Of the 11 Fargo Park District facilities with limited food service, nine had at least one critical violation during their lone inspection last summer, according to inspection records from Jan. 1, 2012, to June 10 of this year.

Three of those facilities had two critical violations, and one – the concessions at Island Park Pool – had four critical violations, according to public records sought and received by The Forum newspaper.

Critical violations are more likely to cause foodborne illness and may stem from problems with food temperature, washing hands or keeping food preparation tools and surfaces clean, according to the North Dakota Department of Health’s Food Code enforced locally by Fargo Cass Public Health.

Core violations – previously known as noncritical violations – are less serious and usually relate to general sanitation and facility maintenance issues, such as dirty floors or improper lighting.

‘An ongoing battle’

Myron Berglund, director of the environmental health division at Fargo Cass Public Health, said the agency has not received any foodborne illness complaints from the public regarding Fargo park facilities.

Most of the seasonal concessions workers are students with no food service experience, he noted.

“It’s probably a new group that does it every summer as a summer job. And when we’re doing the inspection, we’re doing the teaching as to how they’re supposed to do it,” he said.

Of the 15 critical violations at park facilities:

Nine violations were for not using a three-step sanitation process for utensils or for not having sanitizing solution available.

Two violations were related to hot dogs: one stating that the hot dog cooker “must be cleaned regularly and drippings cleaned up,” and the other because the hot dogs were being kept at a temperature of 100 degrees instead of the required 135 degrees.

There were two violations because no gloves were available or being used to handle ready-to-eat food; one violation for chemicals not being stored separately from food items; and one violation for not having a thermometer available to check food temperatures.

Clay Whittlesey, director of recreation for the Fargo Park District, said he wasn’t aware of the critical violations last summer at the district’s facilities, which he said typically may have only a few minor violations.

Before serving food, the district’s seasonal staff must undergo in-service training, which lasts about an hour to 90 minutes and includes instruction from a Public Health employee on food handling, hand washing, food temperature, cleaning and other food safety issues, Whittlesey said.

“There’s no question that these are young kids, but you know also we expect a lot of those young kids. We expect them to make sure that food is handled properly and that the places are clean. It’s an ongoing battle, definitely,” Whittlesey said.

Few critical marks

By law, Fargo Cass Public Health must inspect every food service license holder at least once a year. But as an unwritten rule, inspectors try to visit restaurants at least twice a year.

Most restaurants had been inspected two or three times during the roughly 18-month period of records requested by The Forum dating back to Jan. 1, 2012.

Of the 575 establishments inspected in Fargo and West Fargo, 363 of them, or about two-thirds, had no critical violations, while 189, or about one-third, had no core violations.
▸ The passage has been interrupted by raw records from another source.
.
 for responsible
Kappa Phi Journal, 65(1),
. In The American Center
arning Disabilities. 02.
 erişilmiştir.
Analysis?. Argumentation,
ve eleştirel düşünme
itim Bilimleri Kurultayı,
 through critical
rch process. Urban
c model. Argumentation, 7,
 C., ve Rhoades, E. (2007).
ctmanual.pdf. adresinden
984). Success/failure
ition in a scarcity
Core violations were previously known as noncritical violations, but the U.S. Food and Drug Administration recently adopted new terminology to convey the importance of the violations.
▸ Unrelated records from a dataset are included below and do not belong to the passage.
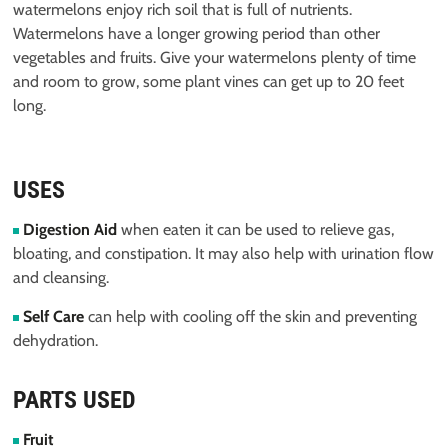
watermelons enjoy rich soil that is full of nutrients.
Watermelons have a longer growing period than other
vegetables and fruits. Give your watermelons plenty of time
and room to grow, some plant vines can get up to 20 feet
long.
USES
Digestion Aid
when eaten it can be used to relieve gas,
bloating, and constipation. It may also help with urination flow
and cleansing.
Self Care
can help with cooling off the skin and preventing
dehydration.
PARTS USED
Fruit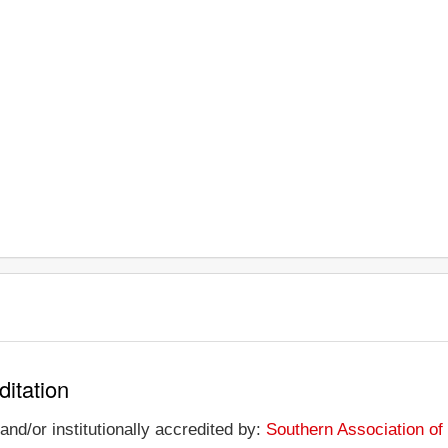
ditation
and/or institutionally accredited by:
Southern Association o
“Because noncritical sounded like it probably wasn’t anything at all,” Berglund said.

Repeated violations that aren’t remedied may prompt Fargo Cass Public Health to suspend a restaurant’s license, which happened May 20 to the Grand Buffet in Fargo. The owners had 10 days to appeal but didn’t, and health officials assume the restaurant has closed for good.

The Grand Buffet had seven critical violations and 14 core violations in its last four inspections.

The restaurant with the most violations since Jan. 1, 2012, was Karma Indian Cuisine at the Vista Inn & Suites in Fargo, which had 17 critical violations and 46 core violations during its last eight inspections before the kitchen closed at the end of April. All of the critical violations came during the restaurant’s six food service inspections, none during its two alcohol service inspections.

Chetan Patel, owner and general manager of the Vista Inn, said the restaurant’s lease was not renewed this spring and Karma’s owners are not affiliated with the hotel.

Topping the list

Berglund said Fargo Cass Public Health inspectors seemed to find fewer critical violations in the past 18 months than in the previous two years as establishments grew more familiar with updated FDA regulations.

“Now, I think the staff and all the people in that industry are getting way more accustomed to doing the (food) labeling,” he said.

Still, with the high turnover rate in the food service industry, “it’s a constant education process,” he said.

Among Fargo and West Fargo restaurants that remain open for business, Season Buffet had the highest ratio of critical violations per inspection, with seven critical violations in four inspections. The violations included foods in the walk-in cooler not being properly date-marked, food and grease debris observed on the kitchen floor under the fryers and stove, and a box of dried chili peppers and bag of produce being stored on the floor.

In Moorhead, Minn., the Days Inn and Fryn’ Pan topped the list with seven critical violations each, but they were inspected only once, which Clay County Environmental Health Director Bruce Jaster said isn’t enough to identify a pattern that may warrant additional action.

“One inspection is only a snapshot of that day and time,” he said.

Through an agreement with the Minnesota Department of Health, Clay County Environmental Health took over food inspections for the city of Moorhead in October 2011. Jaster said county inspectors are still working on building relationships with Moorhead food establishments, and he wasn’t ready to rate their performance overall. However, inspectors haven’t had to issue any suspension or closure orders since the county took over inspections, he said.

“The operators have been very good about complying with the orders,” he said.

For its critical violations, the Days Inn was ordered to “discard all meats in the make table that are outdated,” and clean and keep clean all cooking utensils, food contact surfaces, the can opener and the meat slicer after each use. The hotel has changed ownership and management since the Oct. 9 inspection, and the kitchen isn’t open but may start to serve food again this fall when Courtney’s Comedy Club’s fall schedule begins, assistant manager Tina Jones said.

Four of the Fryn’ Pan’s critical violations also pertained to cleanliness, including a dishwasher who was observed handling dirty dishes and then clean dishes without washing his hands in between.

Berglund also said metro-area food establishments overall are “doing a very good job” of safely serving food.
“We have a good working relationship with them,” he said.